- The USD/JPY pair weakened to nearly 146.05 early in Thursday’s Asian session, down 0.45% on the day.
- The BoJ’s summary of views from its July meeting said some members suggested a neutral interest rate of at least 1%.
- Markets continue to factor in a 50 basis point rate cut by the Federal Reserve in September.
The USD/JPY pair is hovering around 146.05 after retreating from a weekly high of 147.90 during early Asian trading on Thursday. The pair’s decline is largely supported by a weaker US dollar (USD) and safe-haven flows. Traders are looking to the weekly US Initial Jobless Claims on Thursday for fresh impetus. This report could confirm the economic and labor market situation in the United States.
The Bank of Japan’s (BoJ) summary of its monetary policy meeting on July 30 and 31, released on Thursday, showed the Japanese central bank is preparing the ground for further normalization of policy, although members did not specify a timeline or pace. BoJ members suggested a neutral rate of at least 1% as the medium-term target. Board members also noted that they expected the modest escalate would not have a tightening effect.
On Wednesday, BoJ Deputy Governor Uchida said: “I believe the bank needs to maintain monetary easing at the current policy rate for now, given that developments in financial and capital markets at home and abroad are extremely volatile.” Uchida suggested the BoJ would not raise rates if markets were volatile. Dovish comments from Japanese authorities are likely to weaken the JPY for now. The BoJ is expected to raise rates by only 15 basis points (bps) over the next 12 months, down from 50 bps expected just after its hawkish hike.

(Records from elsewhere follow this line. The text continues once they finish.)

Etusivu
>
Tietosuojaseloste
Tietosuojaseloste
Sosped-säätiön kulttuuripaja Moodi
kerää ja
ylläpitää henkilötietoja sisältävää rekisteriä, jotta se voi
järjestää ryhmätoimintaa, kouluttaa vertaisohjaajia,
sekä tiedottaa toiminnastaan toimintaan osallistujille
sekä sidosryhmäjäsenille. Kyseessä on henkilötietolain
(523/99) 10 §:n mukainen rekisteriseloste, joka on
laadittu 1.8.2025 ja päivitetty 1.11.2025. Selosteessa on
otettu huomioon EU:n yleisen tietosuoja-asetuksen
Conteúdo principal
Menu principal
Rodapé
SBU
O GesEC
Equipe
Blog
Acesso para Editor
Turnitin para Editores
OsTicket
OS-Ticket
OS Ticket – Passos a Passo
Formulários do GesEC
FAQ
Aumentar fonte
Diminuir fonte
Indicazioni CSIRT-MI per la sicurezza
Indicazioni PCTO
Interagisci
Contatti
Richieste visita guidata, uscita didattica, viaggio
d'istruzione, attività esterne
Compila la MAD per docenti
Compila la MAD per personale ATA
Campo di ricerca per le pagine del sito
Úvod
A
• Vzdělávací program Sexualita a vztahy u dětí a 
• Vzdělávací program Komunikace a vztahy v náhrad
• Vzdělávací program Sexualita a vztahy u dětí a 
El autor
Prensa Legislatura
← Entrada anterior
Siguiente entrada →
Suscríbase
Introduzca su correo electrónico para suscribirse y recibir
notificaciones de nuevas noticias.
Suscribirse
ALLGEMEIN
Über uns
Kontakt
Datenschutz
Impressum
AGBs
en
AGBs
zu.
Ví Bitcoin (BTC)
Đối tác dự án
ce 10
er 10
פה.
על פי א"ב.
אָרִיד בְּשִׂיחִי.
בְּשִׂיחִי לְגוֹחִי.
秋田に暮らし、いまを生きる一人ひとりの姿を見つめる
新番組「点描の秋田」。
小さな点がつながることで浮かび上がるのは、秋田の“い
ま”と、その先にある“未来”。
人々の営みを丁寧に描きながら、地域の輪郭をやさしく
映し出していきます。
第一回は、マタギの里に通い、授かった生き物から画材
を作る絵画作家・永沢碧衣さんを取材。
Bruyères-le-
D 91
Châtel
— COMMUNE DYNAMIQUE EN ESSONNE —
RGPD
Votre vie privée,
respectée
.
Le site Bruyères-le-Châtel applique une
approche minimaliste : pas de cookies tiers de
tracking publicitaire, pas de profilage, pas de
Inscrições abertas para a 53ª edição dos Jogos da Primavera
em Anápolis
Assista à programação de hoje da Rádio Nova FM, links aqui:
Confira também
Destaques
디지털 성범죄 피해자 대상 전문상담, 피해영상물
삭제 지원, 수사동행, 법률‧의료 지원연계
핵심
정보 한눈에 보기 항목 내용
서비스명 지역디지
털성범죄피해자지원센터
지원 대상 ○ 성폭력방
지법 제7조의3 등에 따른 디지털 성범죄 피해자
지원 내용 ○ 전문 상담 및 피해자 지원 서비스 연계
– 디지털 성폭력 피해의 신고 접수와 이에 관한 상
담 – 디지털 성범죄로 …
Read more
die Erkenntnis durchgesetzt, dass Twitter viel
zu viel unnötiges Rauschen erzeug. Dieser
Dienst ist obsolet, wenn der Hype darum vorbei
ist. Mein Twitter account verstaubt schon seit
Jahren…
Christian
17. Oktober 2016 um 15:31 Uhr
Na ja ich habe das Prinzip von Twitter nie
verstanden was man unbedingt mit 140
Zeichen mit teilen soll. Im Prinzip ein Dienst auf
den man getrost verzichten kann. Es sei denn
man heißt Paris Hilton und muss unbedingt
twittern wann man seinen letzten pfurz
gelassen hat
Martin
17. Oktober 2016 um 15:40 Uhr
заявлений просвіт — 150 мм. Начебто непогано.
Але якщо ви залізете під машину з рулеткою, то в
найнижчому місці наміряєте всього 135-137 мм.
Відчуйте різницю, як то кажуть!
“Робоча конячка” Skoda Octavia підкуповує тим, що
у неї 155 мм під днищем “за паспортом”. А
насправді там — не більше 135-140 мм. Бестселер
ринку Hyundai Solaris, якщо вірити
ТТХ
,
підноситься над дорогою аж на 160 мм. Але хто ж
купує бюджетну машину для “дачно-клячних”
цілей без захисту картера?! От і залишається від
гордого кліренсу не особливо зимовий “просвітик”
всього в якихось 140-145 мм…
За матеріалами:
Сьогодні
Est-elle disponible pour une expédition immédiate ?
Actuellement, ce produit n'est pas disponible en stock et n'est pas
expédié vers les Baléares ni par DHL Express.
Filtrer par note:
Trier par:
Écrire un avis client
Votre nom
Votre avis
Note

Meanwhile, rising geopolitical tensions in the Middle East could boost sheltered haven currencies like the JPY. Al Arabiya news agency reported that US officials believe a response from Hezbollah and Iran is imminent, with initial assessments predicting an attack earlier this week, but recent intelligence has indicated that the response could be delayed until Thursday or Friday.
Growing bets on US interest rate cuts in September could put some selling pressure on the US dollar. According to CME’s FedWatch Tool, interest rate markets have priced in about an 83% chance of a 50 basis point (bps) Fed rate cut in September, with two more cuts expected by the end of 2024.